Start at the line with "FAX／0587-23-2345" in the records below, stop at the line with "Tembakau kemloko adal", and return every line in that span exactly, the two end lines included.

INFORMATION.
·····

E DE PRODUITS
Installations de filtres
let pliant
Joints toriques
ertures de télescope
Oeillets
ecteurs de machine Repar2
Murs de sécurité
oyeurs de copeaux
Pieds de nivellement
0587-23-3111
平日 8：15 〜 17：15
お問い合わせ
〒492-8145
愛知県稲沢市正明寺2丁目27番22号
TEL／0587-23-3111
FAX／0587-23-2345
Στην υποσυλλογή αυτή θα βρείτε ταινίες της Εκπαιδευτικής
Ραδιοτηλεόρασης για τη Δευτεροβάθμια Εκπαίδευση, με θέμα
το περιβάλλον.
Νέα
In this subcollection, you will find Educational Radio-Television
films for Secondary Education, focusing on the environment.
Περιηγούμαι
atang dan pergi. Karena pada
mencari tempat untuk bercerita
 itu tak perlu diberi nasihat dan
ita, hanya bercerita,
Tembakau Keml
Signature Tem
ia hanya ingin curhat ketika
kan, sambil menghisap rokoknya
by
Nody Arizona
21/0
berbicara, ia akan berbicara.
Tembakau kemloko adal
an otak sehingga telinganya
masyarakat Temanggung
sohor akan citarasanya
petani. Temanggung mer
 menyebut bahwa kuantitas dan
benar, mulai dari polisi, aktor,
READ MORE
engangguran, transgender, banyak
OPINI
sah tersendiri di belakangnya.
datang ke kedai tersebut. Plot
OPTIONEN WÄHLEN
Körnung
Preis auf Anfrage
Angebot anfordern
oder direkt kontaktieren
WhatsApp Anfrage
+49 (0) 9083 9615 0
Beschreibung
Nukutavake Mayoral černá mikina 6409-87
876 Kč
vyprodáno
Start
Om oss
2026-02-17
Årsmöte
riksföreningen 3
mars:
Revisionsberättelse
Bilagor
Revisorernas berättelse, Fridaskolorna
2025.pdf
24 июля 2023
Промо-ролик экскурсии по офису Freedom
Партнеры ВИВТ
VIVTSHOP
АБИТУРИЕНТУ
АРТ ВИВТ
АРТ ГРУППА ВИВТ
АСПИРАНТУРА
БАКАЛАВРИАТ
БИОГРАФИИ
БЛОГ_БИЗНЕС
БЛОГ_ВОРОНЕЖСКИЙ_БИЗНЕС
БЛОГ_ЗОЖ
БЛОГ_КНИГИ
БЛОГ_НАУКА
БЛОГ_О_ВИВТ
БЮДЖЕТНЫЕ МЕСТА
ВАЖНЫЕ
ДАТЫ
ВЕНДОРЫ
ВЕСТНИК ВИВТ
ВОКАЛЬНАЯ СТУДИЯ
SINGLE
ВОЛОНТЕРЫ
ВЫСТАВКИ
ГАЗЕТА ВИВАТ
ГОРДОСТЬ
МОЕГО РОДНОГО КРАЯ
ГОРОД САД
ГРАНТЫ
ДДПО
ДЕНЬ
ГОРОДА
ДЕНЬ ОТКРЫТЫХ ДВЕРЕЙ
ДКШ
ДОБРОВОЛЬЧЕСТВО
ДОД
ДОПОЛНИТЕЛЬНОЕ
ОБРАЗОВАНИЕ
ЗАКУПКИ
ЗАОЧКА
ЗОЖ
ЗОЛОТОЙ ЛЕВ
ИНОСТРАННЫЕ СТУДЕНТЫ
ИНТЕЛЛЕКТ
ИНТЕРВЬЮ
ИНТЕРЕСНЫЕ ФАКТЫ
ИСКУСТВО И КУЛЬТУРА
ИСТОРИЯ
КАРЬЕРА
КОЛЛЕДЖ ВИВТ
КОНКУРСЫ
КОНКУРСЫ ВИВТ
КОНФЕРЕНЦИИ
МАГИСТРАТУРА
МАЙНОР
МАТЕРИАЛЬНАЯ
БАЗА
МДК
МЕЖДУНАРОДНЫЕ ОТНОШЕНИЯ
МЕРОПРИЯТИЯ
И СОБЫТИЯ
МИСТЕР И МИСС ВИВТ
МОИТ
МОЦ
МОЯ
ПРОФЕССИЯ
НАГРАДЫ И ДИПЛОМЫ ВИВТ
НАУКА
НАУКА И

·····

ANSWER TO THIS PROBLEM.
FAX／0587-23-2345
Στην υποσυλλογή αυτή θα βρείτε ταινίες της Εκπαιδευτικής
Ραδιοτηλεόρασης για τη Δευτεροβάθμια Εκπαίδευση, με θέμα
το περιβάλλον.
Νέα
In this subcollection, you will find Educational Radio-Television
films for Secondary Education, focusing on the environment.
Περιηγούμαι
atang dan pergi. Karena pada
mencari tempat untuk bercerita
 itu tak perlu diberi nasihat dan
ita, hanya bercerita,
Tembakau Keml
Signature Tem
ia hanya ingin curhat ketika
kan, sambil menghisap rokoknya
by
Nody Arizona
21/0
berbicara, ia akan berbicara.
Tembakau kemloko adal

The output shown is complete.